WHO Minta Negara Kaya Tak Pesan Vaksin Covid untuk Booster
Direktur Jenderal Organisasi Kesehatan Dunia (WHO) Tedros Adhanom meminta negara-negara kaya untuk tidak memesan vaksin Covid-19 tambahan atau booster untuk penduduk yang telah diinokulasi.
Sebab, kata dia, masih banyak negara lain yang belum menerima vaksin Covid-19.
"Kesenjangan global dalam pasokan vaksin Covid-19 sangat tidak seimbang dan tak merata. Beberapa negara dan wilayah sebenarnya memesan jutaan dosis booster, sebelum negara lain memiliki pasokan untuk memvaksinasi pekerja kesehatan mereka dan yang paling rentan," kata Tedros Senin (12/7) mengutip Reuters.

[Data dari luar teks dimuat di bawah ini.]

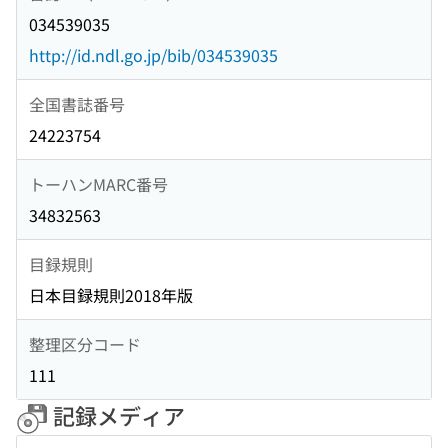
034539035
http://id.ndl.go.jp/bib/034539035
全国書誌番号
24223754
トーハンMARC番号
34832563
目録規則
日本目録規則2018年版
整理区分コード
111
記録メディア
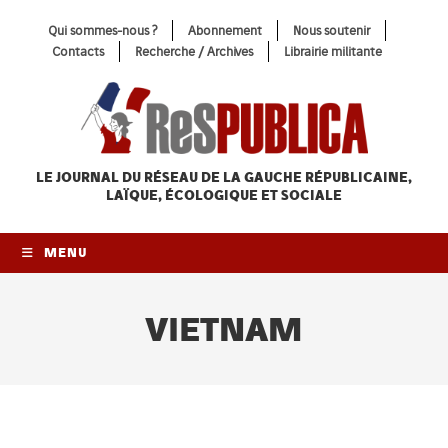
Skip
Qui sommes-nous ?
Abonnement
Nous soutenir
to
Contacts
Recherche / Archives
Librairie militante
content
LE JOURNAL DU RÉSEAU
DE LA GAUCHE RÉPUBLICAINE,
LAÏQUE, ÉCOLOGIQUE ET SOCIALE
MENU
VIETNAM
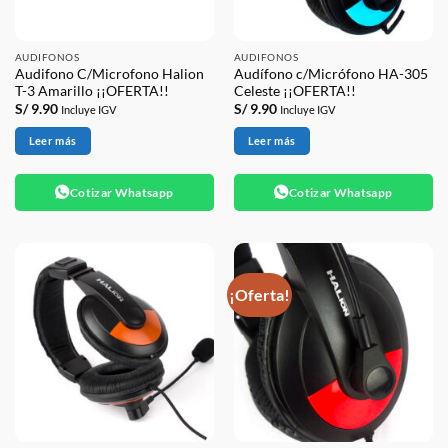
AUDIFONOS
AUDIFONOS
Audifono C/Microfono Halion
Audífono c/Micrófono HA-305
T-3 Amarillo ¡¡OFERTA!!
Celeste ¡¡OFERTA!!
S/
9.90
S/
9.90
Incluye IGV
Incluye IGV
Leer más
Leer más
Cotizar Whatsapp
Cotizar Whatsapp
¡Oferta!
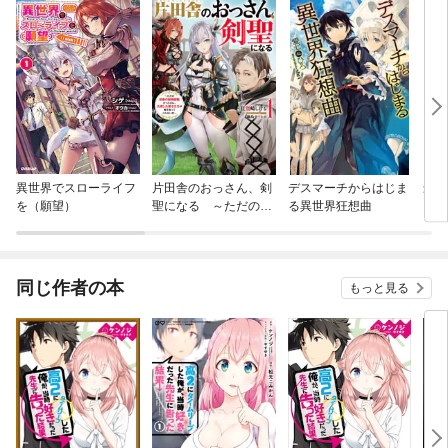
異世界でスローライフ
片田舎のおっさん、剣
デスマーチからはじま
最弱
を（願望）
聖になる ～ただの田
る異世界狂想曲
舎の剣術師範だったの
に、大成した弟子たち
が俺を放ってくれない
件～
同じ作者の本
もっと見る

Tedros berkata merebaknya varian Delta di banyak negara menyebabkan lonjakan infeksi Covid-19 dan angka kematian. Bahkan ada negara yang belum menerima dosis vaksin yang cukup untuk melindungi petugas kesehatannya.
Tedros mengatakan produsen vaksin Pfizer dan Moderna berencana memberikan suntikan booster di negara yang tingkat vaksinasinya tinggi.

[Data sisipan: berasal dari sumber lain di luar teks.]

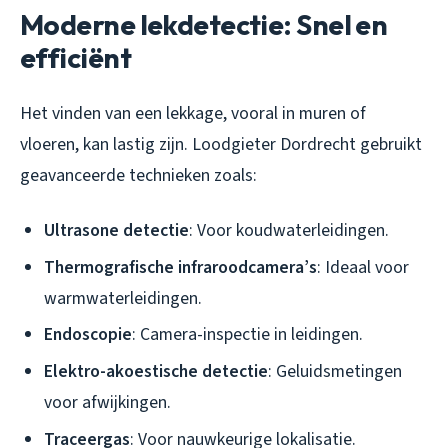
Moderne lekdetectie: Snel en
efficiënt
Het vinden van een lekkage, vooral in muren of
vloeren, kan lastig zijn. Loodgieter Dordrecht gebruikt
geavanceerde technieken zoals:
Ultrasone detectie
: Voor koudwaterleidingen.
Thermografische infraroodcamera’s
: Ideaal voor
warmwaterleidingen.
Endoscopie
: Camera-inspectie in leidingen.
Elektro-akoestische detectie
: Geluidsmetingen
voor afwijkingen.
Traceergas
: Voor nauwkeurige lokalisatie.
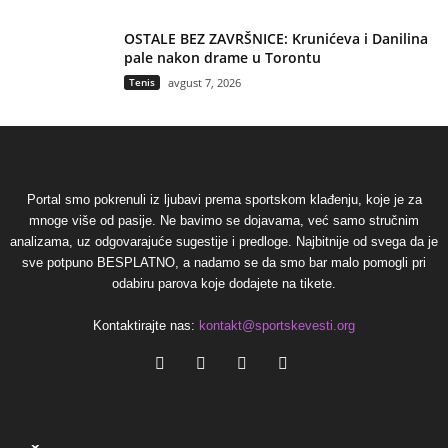
OSTALE BEZ ZAVRŠNICE: Krunićeva i Danilina
pale nakon drame u Torontu
Tenis
avgust 7, 2026
Portal smo pokrenuli iz ljubavi prema sportskom klađenju, koje je za
mnoge više od pasije. Ne bavimo se dojavama, već samo stručnim
analizama, uz odgovarajuće sugestije i predloge. Najbitnije od svega da je
sve potpuno BESPLATNO, a nadamo se da smo bar malo pomogli pri
odabiru parova koje dodajete na tikete.
Kontaktirajte nas:
kontakt@sportskevesti.org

Pekan lalu, Pfizer juga meminta regulator Amerika Serikat untuk mengesahkan dosis vaksin boosternya, berdasarkan bukti risiko infeksi yang lebih besar enam bulan usai disuntik.
Seharusnya, lanjut Tedros, mereka mengarahkan dosisnya ke program berbagi vaksin, COVAX terutama untuk negara berpenghasilan menengah dan miskin.
Sementara itu, Kepala ilmuwan WHO, Soumya Swaminathan, mengatakan bahwa mereka belum melihat bukti yang menunjukkan suntikan vaksin booster diperlukan untuk yang sudah menerima vaksin penuh.
"Harus berdasarkan ilmu pengetahuan dan data, bukan pada masing-masing perusahaan yang menyatakan bahwa vaksin mereka perlu diberikan sebagai dosis booster," ucapnya.
Senada, kepala program kedaruratan WHO, Mike Ryan mengecam tindakan tersebut, jika tetap mengizinkan negara kaya menggunakan vaksin booster.
"Saat ini, kami mengutuk ratusan juta orang karena tak memiliki perlindungan." katanya.
Padahal, menurutnya masih banyak orang-orang rentan yang sekarat tanpa vaksin di tempat lain.
"Kami akan melihat masa lalu dengan rasa marah, dan kami akan menengok ke belakang dengan rasa malu," ujarnya.
"Ini adalah orang-orang yang ingin memiliki kue dan memakannya, dan kemudian mereka ingin membuat kue lagi dan memakannya juga," ucap Mike.